The class is design for students to work in groups on the UAV projects. Homework will be assigned and account for 30% of the final grade. Homework will be collected and part of them graded. The homework assignments will state if they are to be done individually or as a group. For group homeworks, all the group members will receive the same grade. All lectures will be based on the assumption that you have completed the homework. The midterm report will account for 20%, the final report 30% of the grade and 20% of an individual’s grade will be assessed by their group. The cumulative score will be calculated, and grades will be assigned according to a scheme such as the following:

Score Grade

90--100 A

80--89 B

70--79 C

60--69 D

below 60 F

I reserve the right to change the criteria to reflect the overall performance of the class.

Course Outline

The content of the course and organization, including a list of the material that will be discussed in the interactive sessions, is available in the separated document entitled “Content_AEM5333”. In addition a tentative schedule, describing the weekly topics and available reading material and resources, will is available in “Schedule_AEM5333”.

Required Background

The prerequisites course for aerospace students are AEM 2301 Mechanics of Flight, AEM 4601 Instrumentation Lab, AEM 4202 Aerodynamics, AEM 4303W Flight Dynamics and Control. For electrical engineering, mechanical engineering or computer science students, courses in dynamic system modeling, controls, programming and real-time systems are required. Students who have taken the prerequisites are assumed to be to program in C, MATLAB and Simulink, and are familiar with serial communication, sampling, acquiring data using an A/D convertor and generating output data using D/A conversion.

Hardware and Software Requirements

MATLAB/Simulink will be the main software environment for the course. Students will also be required to develop programs in C and integrate those subroutines into the MATLAB/Simulink environment. The University of Minnesota has a number of MATLAB/Simulink toolboxes (see www1.umn.edu/adcs/software/matlab/toolboxes.html). Two UAV simulation stations will available for the two groups to implement and test their algorithms. It is expected that students have access to Matlab/Simulink and will be able to design and test their controllers both on their own or IT labs computers and the UAV simulation stations.
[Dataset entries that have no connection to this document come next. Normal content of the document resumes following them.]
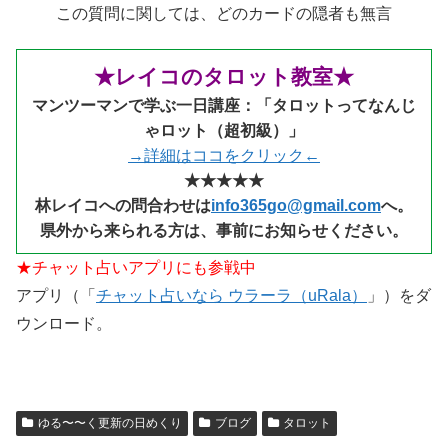
この質問に関しては、どのカードの隠者も無言
★レイコのタロット教室★
マンツーマンで学ぶ一日講座：「タロットってなんじ
ゃロット（超初級）」
→詳細はココをクリック←
★★★★★
林レイコへの問合わせは
info365go@gmail.com
へ。
県外から来られる
方は、事前にお知らせください。
★チャット占いアプリにも参戦中
アプリ（「
チャット占いなら ウラーラ（uRala）
」）をダ
ウンロード。
ゆる〜〜く更新の日めくり
ブログ
タロット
The students will work with an Ultra Stick radio controlled airplane.. The avionics hardware will include a microNAV sensor from Crossbow (Note that this may need to be replaced since Crossbow stopped manufacturing this sensor earlier this year), Phytec MPC-5200 microcontroller, PWM actuators for the surfaces, radio-modem, real-time data-logger, r/c planes with batteries, engine, radio, speed controller, etc.